RIO - Muita gente comum acha difícil entender cabeça de artista.
Talvez essa característica seja até um pré-requisito para fazer daquele
“espaço” uma fonte de ideias e criações. À luz da ciência, entretanto, a
explicação parece ser menos romântica e mais técnica: o cérebro dos
“virtuosos” é simplesmente diferente. Foi isso que diz ter provado um
novo estudo publicado esta semana na revista científica “NeuroImage”.
O
resultado foi alcançado por meio de uma técnica recente de
digitalização do órgão chamada morfometria baseada em voxel (MBV). A
varredura mostrou que os artistas apresentam maior presença de
substância neural em uma área responsável pelo bom desempenho motor e
pela comunicação visual, o chamado precuneus, que fica no lobo parietal.
Isso reforça a crença de que o talento dessas pessoas pode ser inato.
Entretanto,
o trabalho também verificou que treinamentos e influências do meio
desempenham papel crucial no desenvolvimento das habilidades. Ao todo,
os pesquisadores avaliaram 21 estudantes de arte. Os resultados foram
comparados aos das análises de 23 pessoas “comuns”.
— O precuneus
está relacionado a uma série de funções potencialmente ligadas à
criatividade e à capacidade de manipulação de imagens visuais — afirmou à
“BBC News” a cientista chefe do trabalho, Rebecca Chamberlain, que
disse ter realizado o trabalho para tentar descobrir se os artistas de
fato veem o mundo de maneira diferente.
Maior aptidão motora
O
participantes também foram estimulados a realizar tarefas de desenho.
Por meio dessas atividades, a equipe estudou a relação entre o
desempenho e o estado das massas cinza e branca do cérebro.

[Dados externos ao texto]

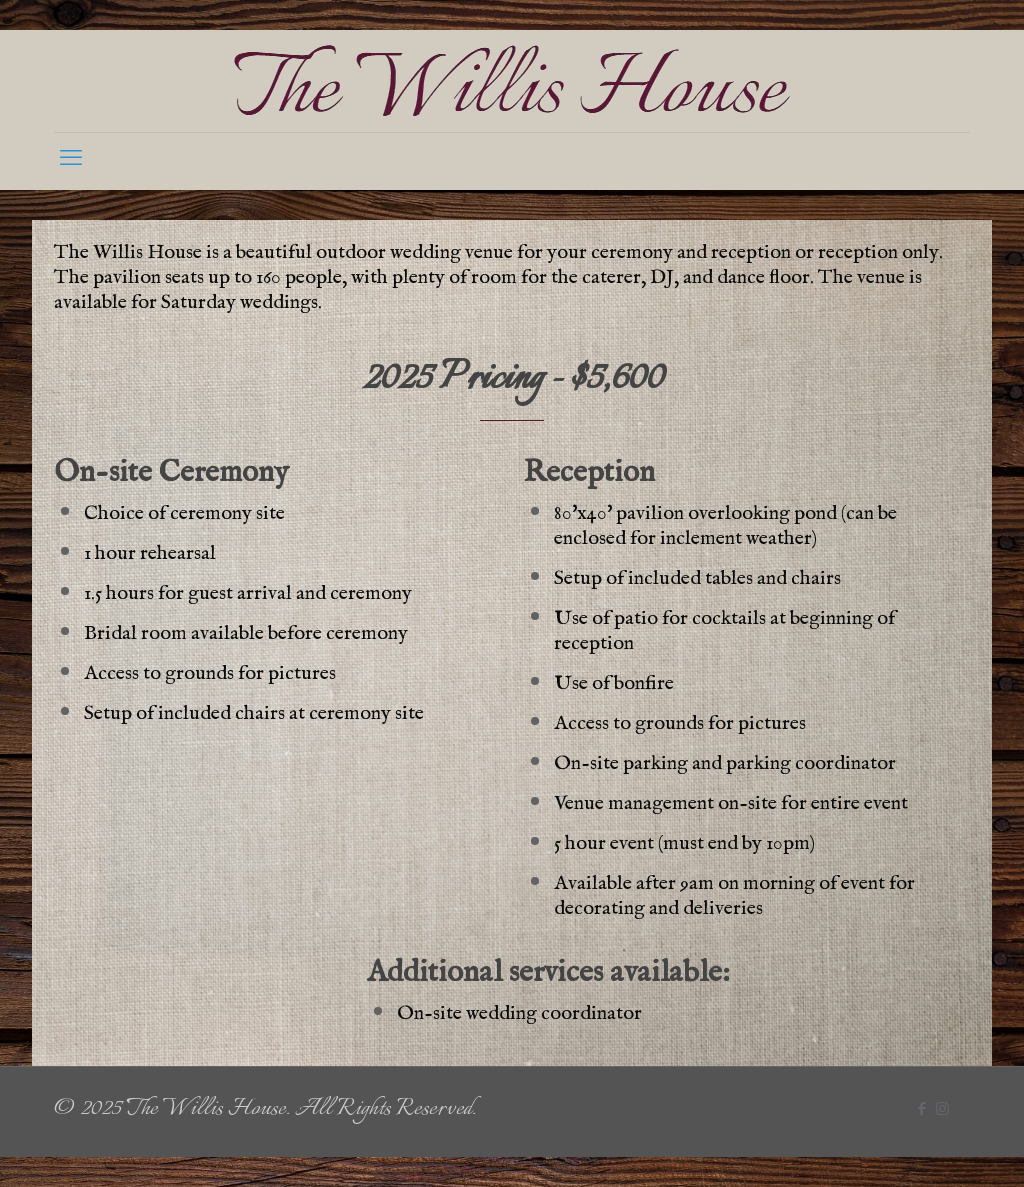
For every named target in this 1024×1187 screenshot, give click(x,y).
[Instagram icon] (942, 1111)
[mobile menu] (71, 161)
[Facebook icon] (921, 1111)
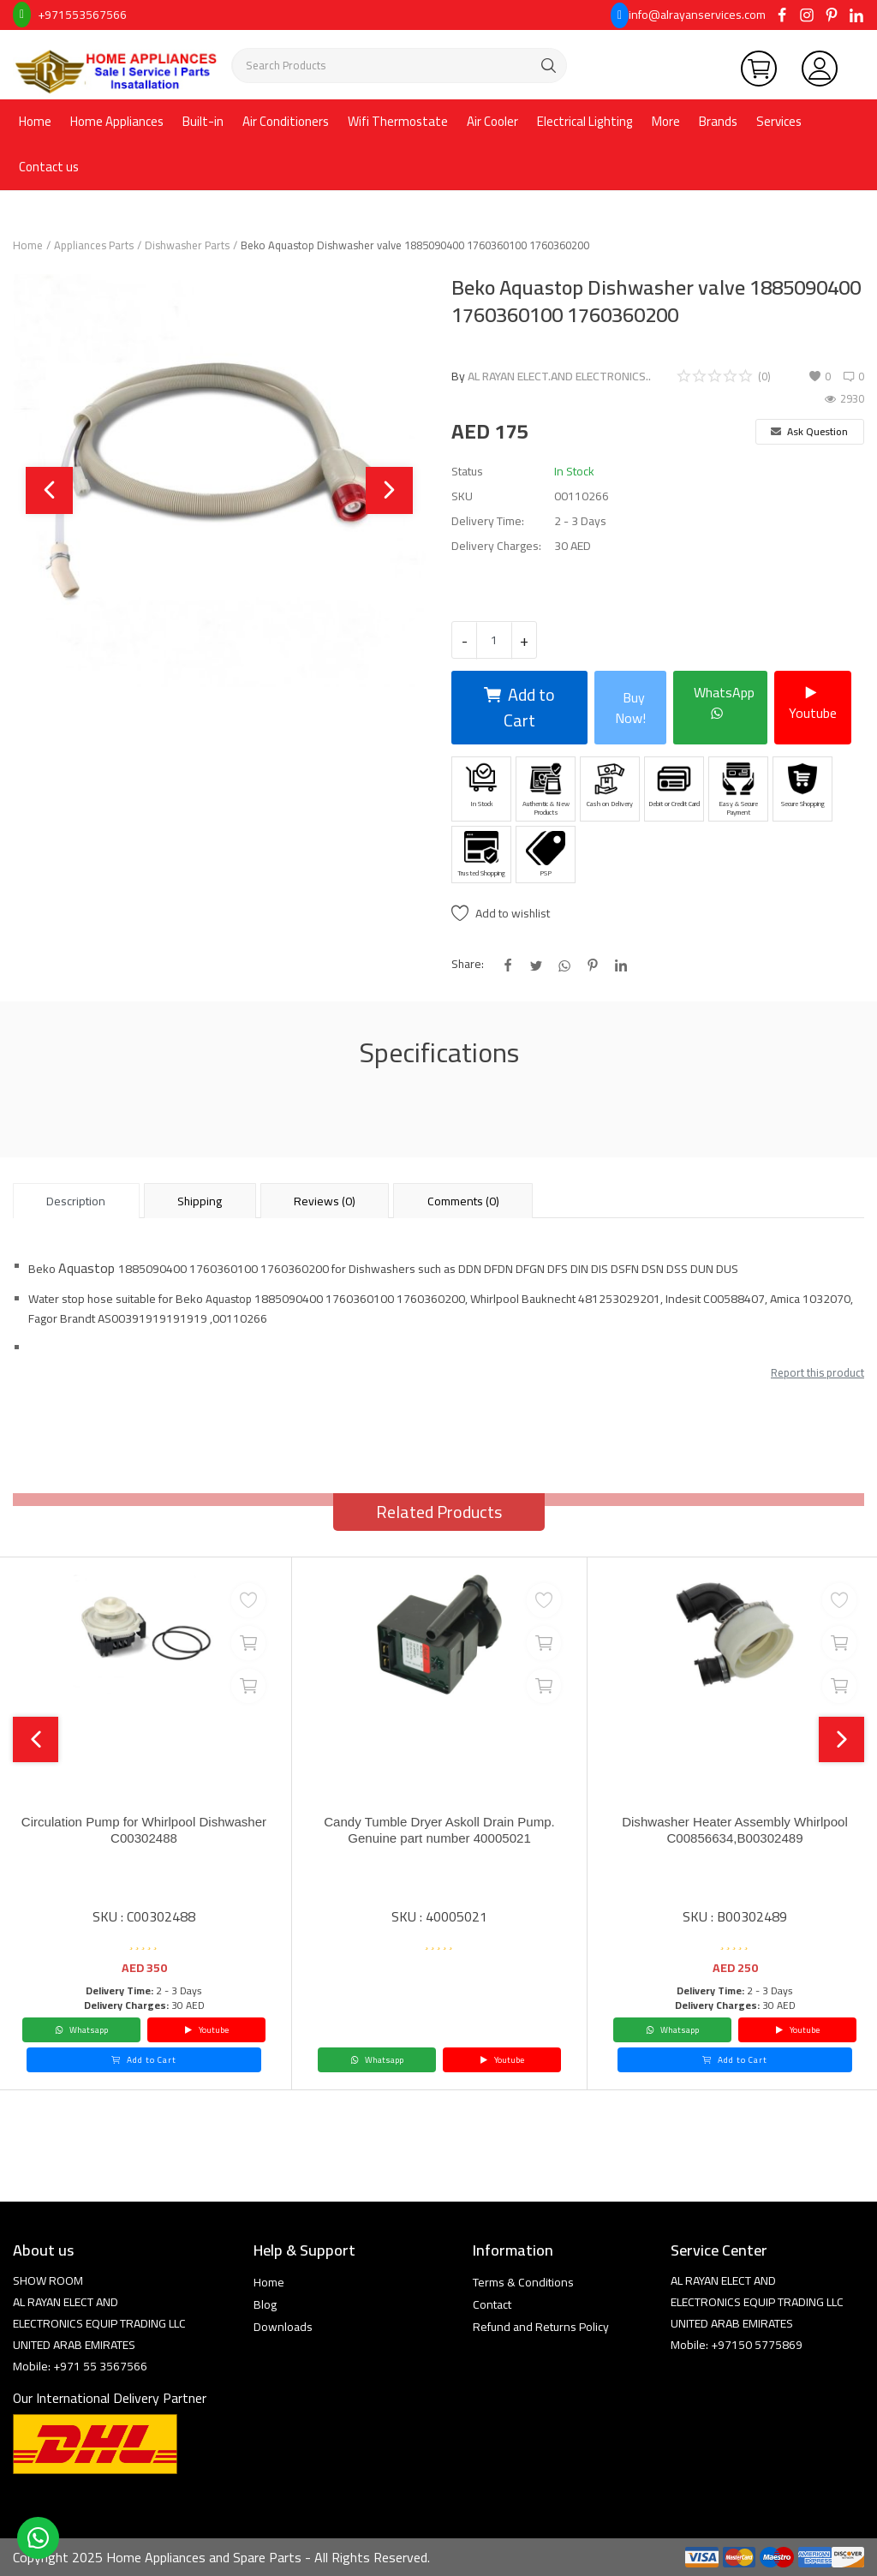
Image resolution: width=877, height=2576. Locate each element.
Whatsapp (81, 2030)
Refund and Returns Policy (541, 2327)
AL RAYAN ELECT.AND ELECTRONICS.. (559, 376)
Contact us (49, 166)
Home (35, 121)
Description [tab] (75, 1201)
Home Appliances (117, 121)
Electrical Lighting (585, 121)
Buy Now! (630, 707)
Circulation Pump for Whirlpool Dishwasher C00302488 (143, 1831)
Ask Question (809, 431)
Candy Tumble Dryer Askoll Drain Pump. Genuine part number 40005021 (439, 1831)
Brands (718, 121)
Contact (492, 2304)
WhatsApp (724, 702)
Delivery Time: (487, 521)
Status (467, 472)
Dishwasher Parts (187, 245)
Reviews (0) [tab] (324, 1201)
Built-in (203, 121)
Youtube (813, 702)
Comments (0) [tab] (463, 1201)
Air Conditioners (285, 121)
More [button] (666, 121)
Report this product (817, 1372)
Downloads (283, 2327)
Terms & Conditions (523, 2282)
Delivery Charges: (496, 546)
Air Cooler (492, 121)
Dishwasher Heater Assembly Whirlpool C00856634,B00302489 (735, 1831)
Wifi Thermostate (398, 121)
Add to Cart (519, 707)
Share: (467, 964)
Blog (265, 2304)
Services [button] (779, 121)
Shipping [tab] (199, 1201)
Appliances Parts (94, 245)
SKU (462, 496)
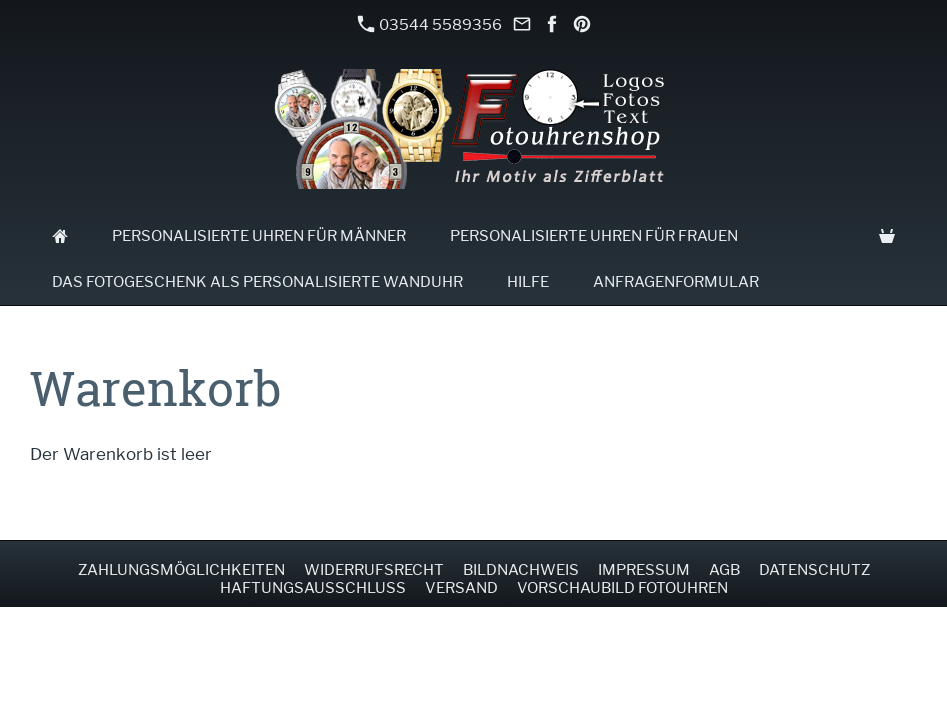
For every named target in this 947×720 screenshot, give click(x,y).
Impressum (644, 570)
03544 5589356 (430, 24)
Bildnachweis (521, 570)
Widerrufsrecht (374, 570)
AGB (724, 570)
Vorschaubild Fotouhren (622, 588)
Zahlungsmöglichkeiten (181, 570)
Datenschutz (814, 570)
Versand (461, 588)
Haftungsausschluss (313, 588)
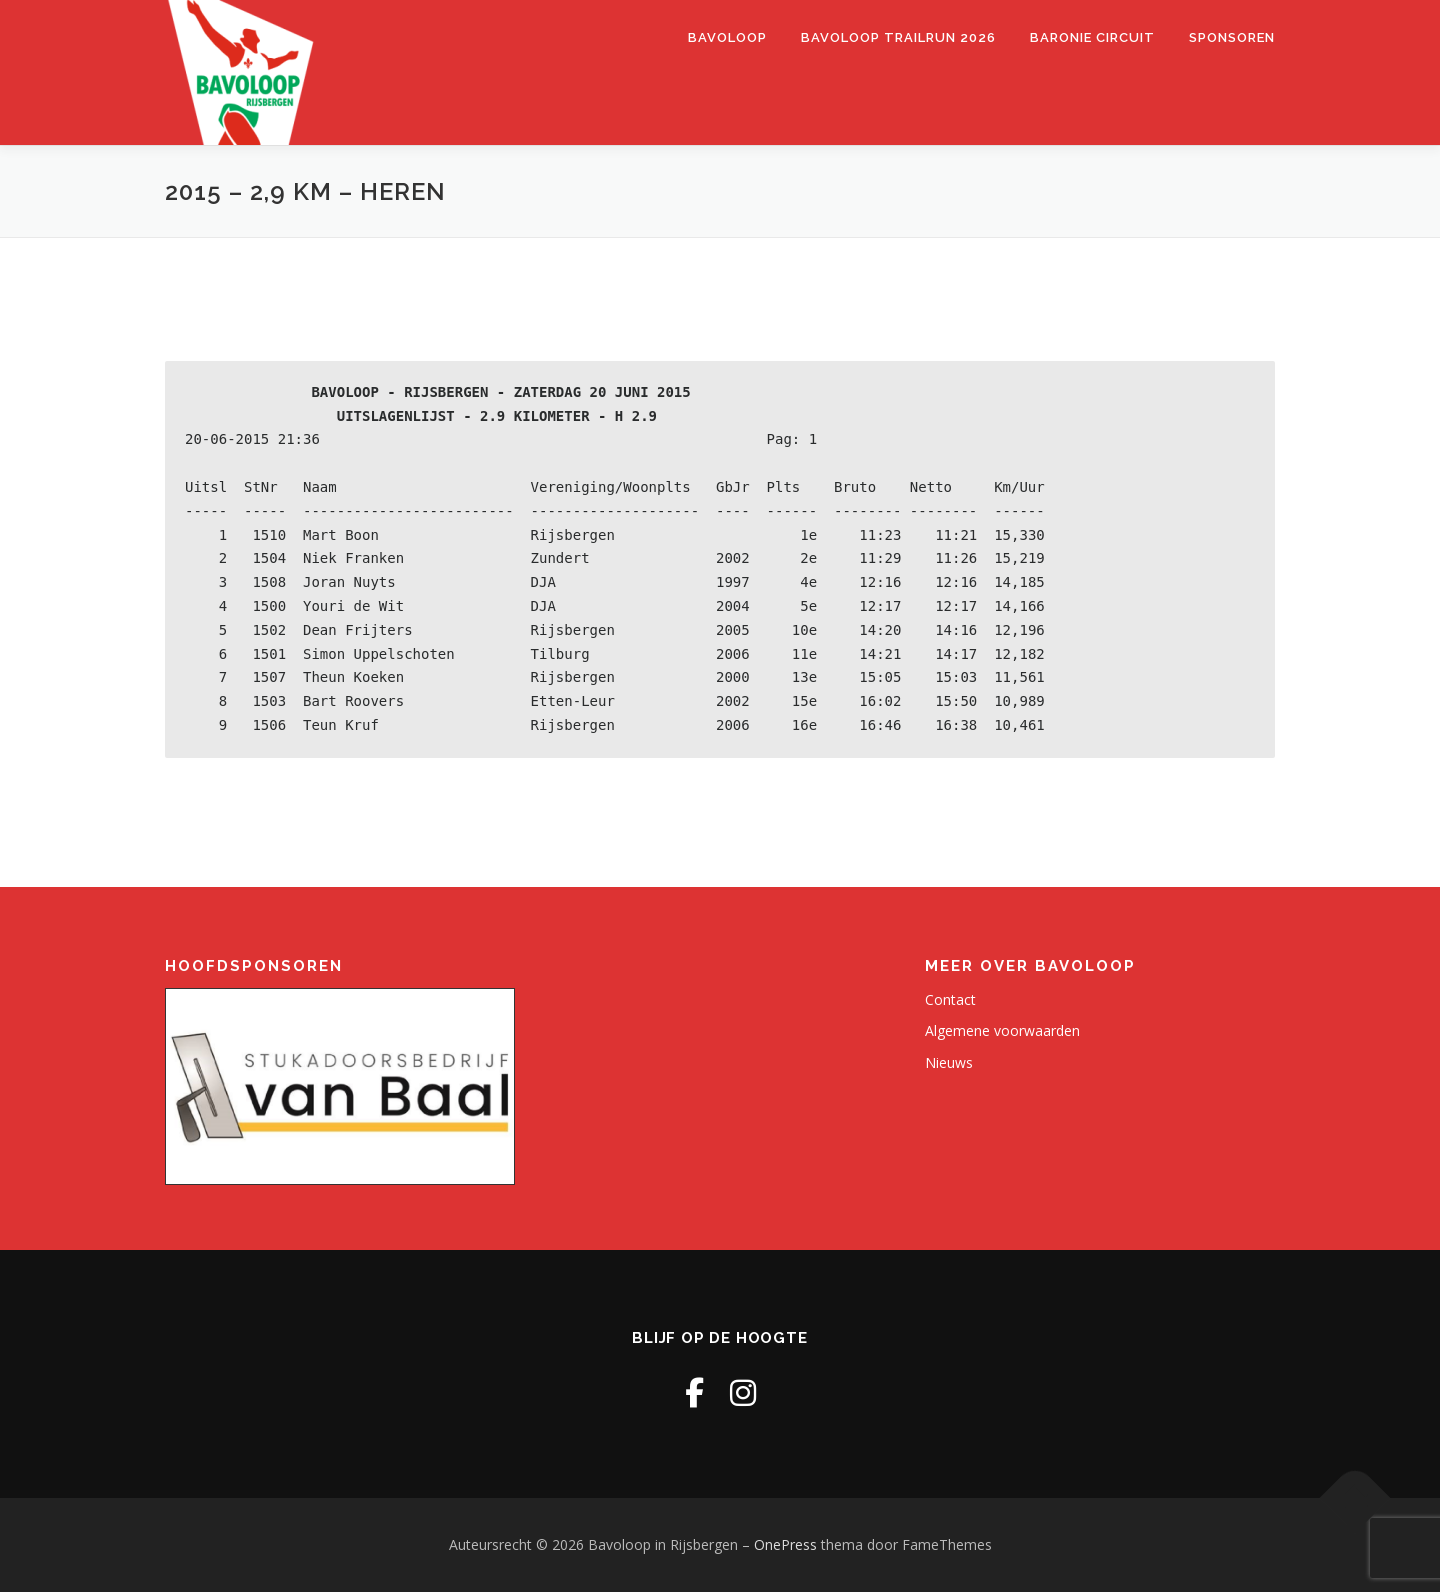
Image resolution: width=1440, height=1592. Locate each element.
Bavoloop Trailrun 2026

Notou-se que
os voluntários que apresentaram mais habilidade tinham essas
substâncias em formas aumentadas no cerebelo e na área motora
suplementar, duas regiões que estão envolvidas com o bom controle motor e
com a realização de ações de rotina.
Os resultado do estudo,
porém, não é capaz de cravar que os aspectos que influenciam em um
determinado talento artístico são totalmente inatos ou se podem ser
adquiridos. Na visão do neurocientista Jorge Moll, presidente do
Instituto D’Or de Pesquisa e Ensino, exemplos de artistas que estão
“fora da curva” apresentam forte relação das duas características.
—
Qualquer habilidade de alta ordem, de alta complexidade, não pode ser
explicada de modo simplista. Elas envolvem múltiplos sistemas cerebrais e
cargas genéticas, mas também são fruto de muito treinamento — pondera.
O
especialista também classificou o estudo como inovador, por usar a
técnica de morfometria a fim de avaliar quantitativamente certas
substâncias presentes no nosso cérebro.
— O trabalho não apresenta
uma relação de causa e efeito, mas um aspecto correlacionador entre as
características da estrutura cerebral e as habilidades. Os pesquisadores
não descobriram, por exemplo, se essas características são fruto de
alguma alteração ou se já acompanham as pessoas desde o nascimento.
Artista
plástico e professor de arte no Colégio Bahiense, Alexandre Cavalcanti
se formou em desenho industrial e fez mestrado em Belas Artes em Nova
York. Ele conta que, em sua vida, desde pequeno mostrou particular
aptidão para as artes:
— Nem me lembro de quando começou esse meu
gosto. Só percebi que queria fazer da arte minha profissão quando, no
vestibular, tive que decidir qual curso faria.
Hoje, Alexandre dá
aulas de arte para crianças de 10 a 13 anos. Na sala, diz perceber
claramente quando os pequenos demonstram talento para alguma habilidade.
—
Podemos desenvolver alguma capacidade, mas dá para ver que alguns
alunos têm mais aptidão, têm a mão mais solta. Mas também tem o lado
criativo. Alguns são piores na habilidade, mas têm criatividade de sobra
e podem compensar. Ou até mesmo seguir em outro caminho da arte que não
o desenho — pondera.
‘Todos somos arteiros’
A
designer e professora de desenho da PUC-Rio Marcela Carvalho acredita
que as crianças sofrem uma hiperestimulação, o que pode prejudicar no
desenvolvimento de suas habilidades para o futuro:
— Elas precisam
da desopressão, do não estimulo, de um espaço de liberdade. A infância é
criadora, todos são artistas. Então, o desenvolvimento da habilidade e
do cérebro tem muito mais a ver com com o meio, o espaço onde se vai
trabalhar aquilo. Não tem aquela expressão “esse menino está fazendo
arte, é arteiro”? É isso mesmo. Todos nós somos.